**Information shown**
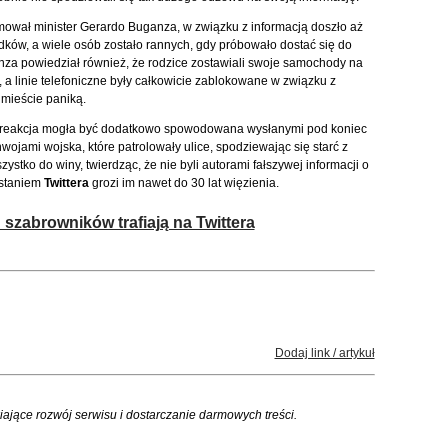
mował minister Gerardo Buganza, w związku z informacją doszło aż
ków, a wiele osób zostało rannych, gdy próbowało dostać się do
nza powiedział również, że rodzice zostawiali swoje samochody na
, a linie telefoniczne były całkowicie zablokowane w związku z
mieście paniką.
reakcja mogła być dodatkowo spowodowana wysłanymi pod koniec
wojami wojska, które patrolowały ulice, spodziewając się starć z
ystko do winy, twierdząc, że nie byli autorami fałszywej informacji o
ystaniem
Twittera
grozi im nawet do 30 lat więzienia.
szabrowników trafiają na Twittera
Dodaj link / artykuł
iające rozwój serwisu i dostarczanie darmowych treści.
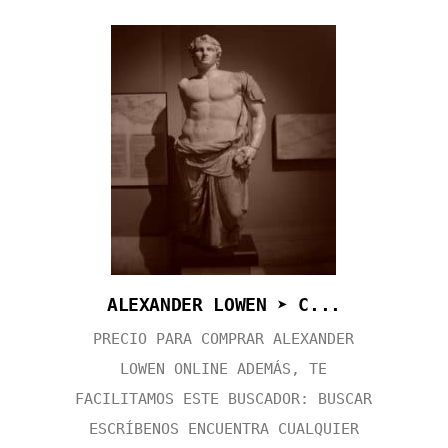
ALEXANDER LOWEN ➤ C...
PRECIO PARA COMPRAR ALEXANDER
LOWEN ONLINE ADEMÁS, TE
FACILITAMOS ESTE BUSCADOR: BUSCAR
ESCRÍBENOS ENCUENTRA CUALQUIER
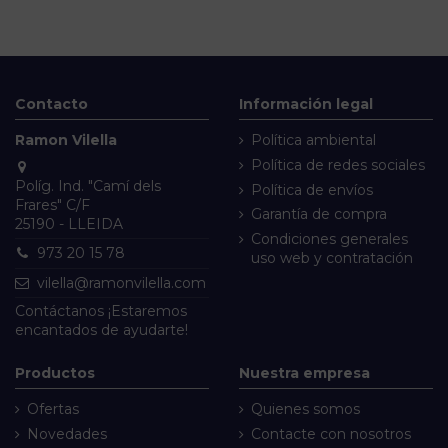
Contacto
Información legal
Ramon Vilella
Política ambiental
Política de redes sociales
Políg. Ind. "Camí dels
Política de envíos
Frares" C/F
Garantía de compra
25190 - LLEIDA
Condiciones generales
973 20 15 78
uso web y contratación
vilella@ramonvilella.com
Contáctanos
¡Estaremos
encantados de ayudarte!
Productos
Nuestra empresa
Ofertas
Quienes somos
Novedades
Contacte con nosotros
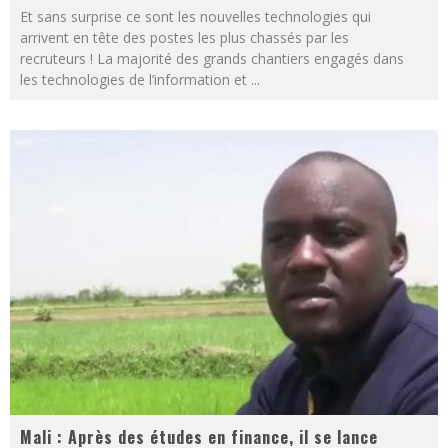
Et sans surprise ce sont les nouvelles technologies qui
arrivent en tête des postes les plus chassés par les
recruteurs ! La majorité des grands chantiers engagés dans
les technologies de l’information et
...
Mali : Après des études en finance, il se lance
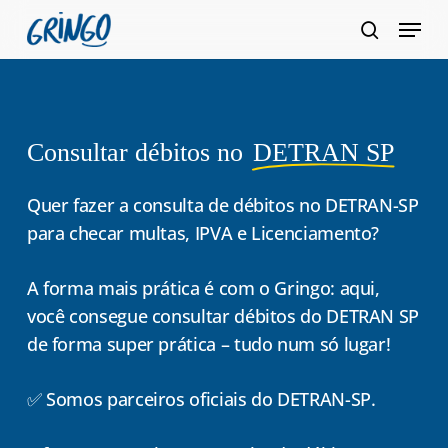
Pular
Menu
para
pesquis
Fecha
o
Menu
conteúdo
principal
Consultar débitos no
DETRAN SP
Quer fazer a consulta de débitos no DETRAN-SP
para checar multas, IPVA e Licenciamento?
A forma mais prática é com o Gringo: aqui,
você consegue consultar débitos do DETRAN SP
de forma super prática – tudo num só lugar!
✅ Somos parceiros oficiais do DETRAN-SP.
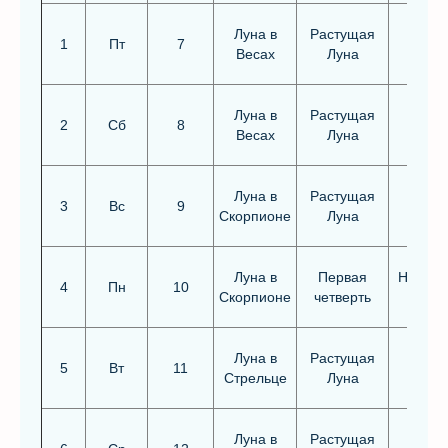
Луна в
Растущая
Благо
1
Пт
7
Весах
Луна
Луна в
Растущая
2
Сб
8
Весах
Луна
Луна в
Растущая
3
Вс
9
Скорпионе
Луна
Луна в
Первая
Неблаг
4
Пн
10
Скорпионе
четверть
Луна в
Растущая
5
Вт
11
Стрельце
Луна
Луна в
Растущая
Благо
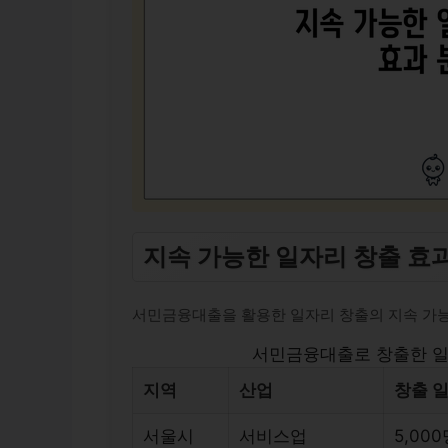
지속 가능한 일자리 창출 효
서민금융대출을 활용한 일자리 창출의 지속 가능
서민금융대출로 창출한 일
지역
산업
창출 
서울시
서비스업
5,00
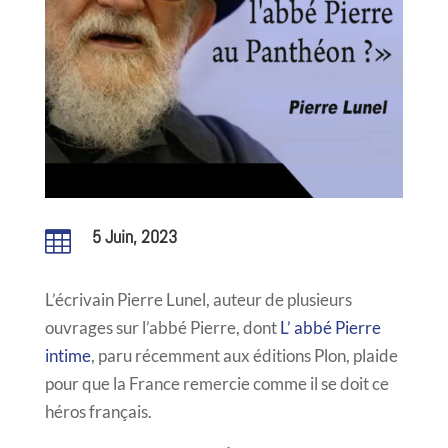
5 Juin, 2023

L’écrivain Pierre Lunel, auteur de plusieurs
ouvrages sur l’abbé Pierre, dont
L’ abbé Pierre
intime
, paru récemment aux éditions Plon, plaide
pour que la France remercie comme il se doit ce
héros français.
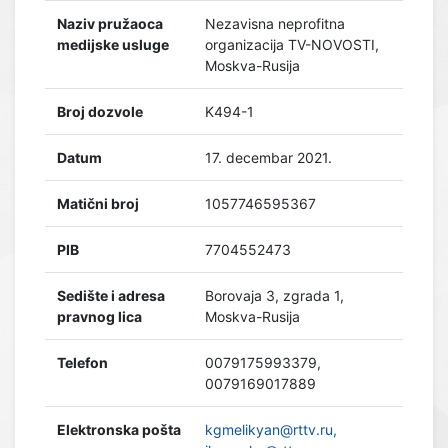
Naziv pružaoca
Nezavisna neprofitna
medijske usluge
organizacija TV-NOVOSTI,
Moskva-Rusija
Broj dozvole
K494-1
Datum
17. decembar 2021.
Matični broj
1057746595367
PIB
7704552473
Sedište i adresa
Borovaja 3, zgrada 1,
pravnog lica
Moskva-Rusija
Telefon
0079175993379,
0079169017889
Elektronska pošta
kgmelikyan@rttv.ru,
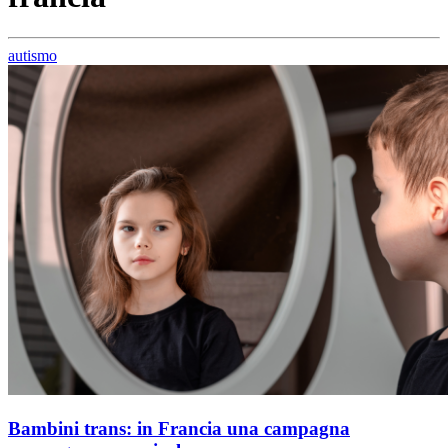
autismo
Bambini trans: in Francia una campagna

**Problem details**
Count the lines above that contain the word "związku". Write only the number.

**Reply to the exercise**
2